EXERCISE REQUIREMENTS: Could you output each line below exactly as it appears, excluding any pictures?

Page-level text extractions:
^^^^^^^^
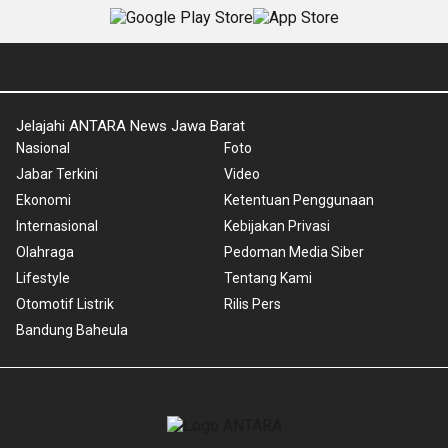
Jelajahi ANTARA News Jawa Barat
Nasional
Foto
Jabar Terkini
Video
Ekonomi
Ketentuan Penggunaan
Internasional
Kebijakan Privasi
Olahraga
Pedoman Media Siber
Lifestyle
Tentang Kami
Otomotif Listrik
Rilis Pers
Bandung Baheula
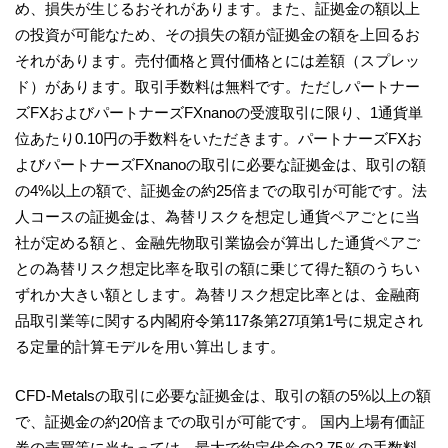
め、損失が生じるおそれがあります。また、証拠金の額以上
の投資が可能なため、その損失の額が証拠金の額を上回るお
それがあります。売付価格と買付価格とには差額（スプレッ
ド）があります。取引手数料は無料です。ただしパートナー
ズFXおよびパートナーズFXnanoの受渡取引に限り、1通貨単
位あたり0.10円の手数料をいただきます。パートナーズFXお
よびパートナーズFXnanoの取引に必要な証拠金は、取引の額
の4%以上の額で、証拠金の約25倍までの取引が可能です。法
人コースの証拠金は、為替リスクを想定し通貨ペアごとに当
社が定める額と、金融先物取引業協会が算出した通貨ペアご
との為替リスク想定比率を取引の額に乗じて得た額のうちい
ずれか大きい額とします。為替リスク想定比率とは、金融商
品取引業等に関する内閣府令第117条第27項第1号に規定され
る定量的計算モデルを用い算出します。
CFD-Metalsの取引に必要な証拠金は、取引の額の5%以上の額
で、証拠金の約20倍までの取引が可能です。 国内上場有価証
券の売買等に当たっては、最大で約定代金の2.75％の手数料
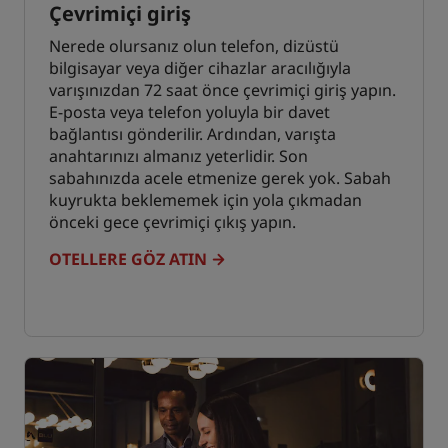
Çevrimiçi giriş
Nerede olursanız olun telefon, dizüstü
bilgisayar veya diğer cihazlar aracılığıyla
varışınızdan 72 saat önce çevrimiçi giriş yapın.
E-posta veya telefon yoluyla bir davet
bağlantısı gönderilir. Ardından, varışta
anahtarınızı almanız yeterlidir. Son
sabahınızda acele etmenize gerek yok. Sabah
kuyrukta beklememek için yola çıkmadan
önceki gece çevrimiçi çıkış yapın.
OTELLERE GÖZ ATIN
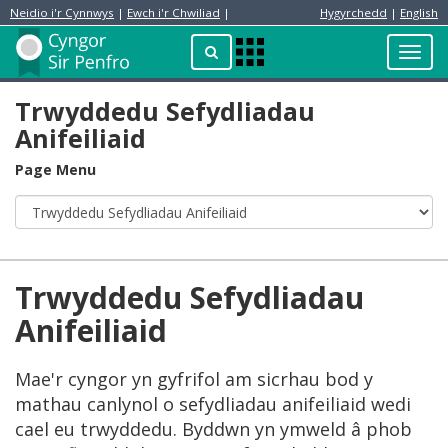
Neidio i'r Cynnwys
|
Ewch i'r Chwiliad
|
Hygyrchedd
|
English
Preswylydd
Chwilio
Toggl
Apps
navig
Menu
Trwyddedu Sefydliadau
Anifeiliaid
Page Menu
Trwyddedu Sefydliadau
Anifeiliaid
Mae'r cyngor yn gyfrifol am sicrhau bod y
mathau canlynol o sefydliadau anifeiliaid wedi
cael eu trwyddedu. Byddwn yn ymweld â phob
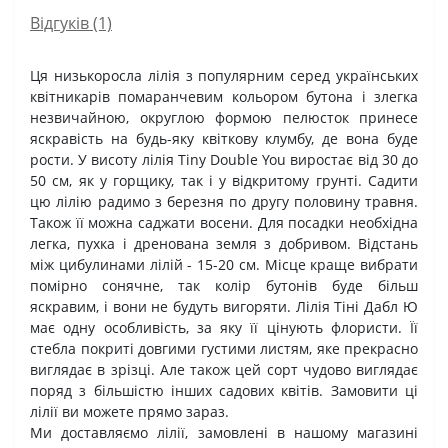
Відгуків (1)
Ця низькоросла лілія з популярним серед українських
квітникарів помаранчевим кольором бутона і злегка
незвичайною, округлою формою пелюсток принесе
яскравість на будь-яку квіткову клумбу, де вона буде
рости. У висоту лілія Tiny Double You виростає від 30 до
50 см, як у горщику, так і у відкритому грунті. Садити
цю лілію радимо з березня по другу половину травня.
Також її можна саджати восени. Для посадки необхідна
легка, пухка і дренована земля з добривом. Відстань
між цибулинами лілій - 15-20 см. Місце краще вибрати
помірно сонячне, так колір бутонів буде більш
яскравим, і вони не будуть вигоряти. Лілія Тіні Дабл Ю
має одну особливість, за яку її цінують флористи. Її
стебла покриті довгими густими листям, яке прекрасно
виглядає в зрізці. Але також цей сорт чудово виглядає
поряд з більшістю інших садових квітів. Замовити ці
лілії ви можете прямо зараз.
Ми доставляємо лілії, замовлені в нашому магазині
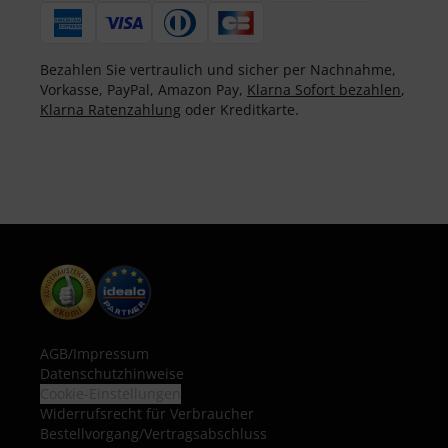
Bezahlen Sie vertraulich und sicher per Nachnahme,
Vorkasse, PayPal, Amazon Pay,
Klarna Sofort bezahlen
,
Klarna Ratenzahlung
oder Kreditkarte.
AGB
/
Impressum
Datenschutzhinweise
Cookie-Einstellungen
Widerrufsrecht für Verbraucher
Bestellvorgang/Vertragsabschluss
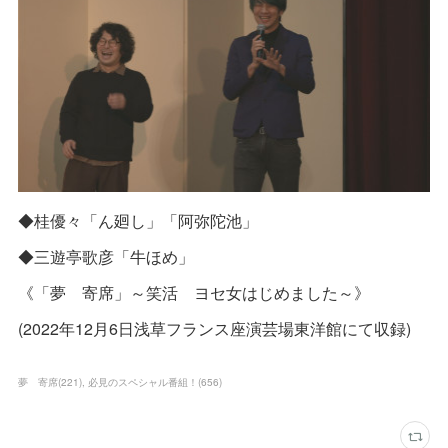
◆桂優々「ん廻し」「阿弥陀池」
◆三遊亭歌彦「牛ほめ」
《「夢 寄席」～笑活 ヨセ女はじめました～》
(2022年12月6日浅草フランス座演芸場東洋館にて収録)
夢 寄席
(
221
)
必見のスペシャル番組！
(
656
)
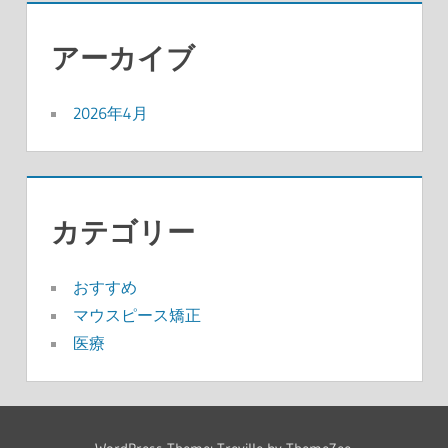
アーカイブ
2026年4月
カテゴリー
おすすめ
マウスピース矯正
医療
^^^^^^^^
SOLUTION TO THE PROBLEM:
Jelajahi ANTARA News Jawa Barat
Nasional
Foto
Jabar Terkini
Video
Ekonomi
Ketentuan Penggunaan
Internasional
Kebijakan Privasi
Olahraga
Pedoman Media Siber
Lifestyle
Tentang Kami
Otomotif Listrik
Rilis Pers
Bandung Baheula
め、損失が生じるおそれがあります。また、証拠金の額以上
の投資が可能なため、その損失の額が証拠金の額を上回るお
それがあります。売付価格と買付価格とには差額（スプレッ
ド）があります。取引手数料は無料です。ただしパートナー
ズFXおよびパートナーズFXnanoの受渡取引に限り、1通貨単
位あたり0.10円の手数料をいただきます。パートナーズFXお
よびパートナーズFXnanoの取引に必要な証拠金は、取引の額
の4%以上の額で、証拠金の約25倍までの取引が可能です。法
人コースの証拠金は、為替リスクを想定し通貨ペアごとに当
社が定める額と、金融先物取引業協会が算出した通貨ペアご
との為替リスク想定比率を取引の額に乗じて得た額のうちい
ずれか大きい額とします。為替リスク想定比率とは、金融商
品取引業等に関する内閣府令第117条第27項第1号に規定され
る定量的計算モデルを用い算出します。
CFD-Metalsの取引に必要な証拠金は、取引の額の5%以上の額
で、証拠金の約20倍までの取引が可能です。 国内上場有価証
券の売買等に当たっては、最大で約定代金の2.75％の手数料
Çevrimiçi giriş
Nerede olursanız olun telefon, dizüstü
bilgisayar veya diğer cihazlar aracılığıyla
varışınızdan 72 saat önce çevrimiçi giriş yapın.
E-posta veya telefon yoluyla bir davet
bağlantısı gönderilir. Ardından, varışta
anahtarınızı almanız yeterlidir. Son
sabahınızda acele etmenize gerek yok. Sabah
kuyrukta beklememek için yola çıkmadan
önceki gece çevrimiçi çıkış yapın.
OTELLERE GÖZ ATIN
Neidio i'r Cynnwys
|
Ewch i'r Chwiliad
|
Hygyrchedd
|
English
Preswylydd
Chwilio
Toggl
Apps
navig
Menu
Trwyddedu Sefydliadau
Anifeiliaid
Page Menu
Trwyddedu Sefydliadau
Anifeiliaid
Mae'r cyngor yn gyfrifol am sicrhau bod y
mathau canlynol o sefydliadau anifeiliaid wedi
cael eu trwyddedu. Byddwn yn ymweld â phob
Відгуків (1)
Ця низькоросла лілія з популярним серед українських
квітникарів помаранчевим кольором бутона і злегка
незвичайною, округлою формою пелюсток принесе
яскравість на будь-яку квіткову клумбу, де вона буде
рости. У висоту лілія Tiny Double You виростає від 30 до
50 см, як у горщику, так і у відкритому грунті. Садити
цю лілію радимо з березня по другу половину травня.
Також її можна саджати восени. Для посадки необхідна
легка, пухка і дренована земля з добривом. Відстань
між цибулинами лілій - 15-20 см. Місце краще вибрати
помірно сонячне, так колір бутонів буде більш
яскравим, і вони не будуть вигоряти. Лілія Тіні Дабл Ю
має одну особливість, за яку її цінують флористи. Її
стебла покриті довгими густими листям, яке прекрасно
виглядає в зрізці. Але також цей сорт чудово виглядає
поряд з більшістю інших садових квітів. Замовити ці
лілії ви можете прямо зараз.
Ми доставляємо лілії, замовлені в нашому магазині
Bezahlen Sie vertraulich und sicher per Nachnahme,
Vorkasse, PayPal, Amazon Pay,
Klarna Sofort bezahlen
,
Klarna Ratenzahlung
oder Kreditkarte.
AGB
/
Impressum
Datenschutzhinweise
Cookie-Einstellungen
Widerrufsrecht für Verbraucher
Bestellvorgang/Vertragsabschluss
◆桂優々「ん廻し」「阿弥陀池」
◆三遊亭歌彦「牛ほめ」
《「夢 寄席」～笑活 ヨセ女はじめました～》
(2022年12月6日浅草フランス座演芸場東洋館にて収録)
夢 寄席
(
221
)
必見のスペシャル番組！
(
656
)
アーカイブ
2026年4月
カテゴリー
おすすめ
マウスピース矯正
医療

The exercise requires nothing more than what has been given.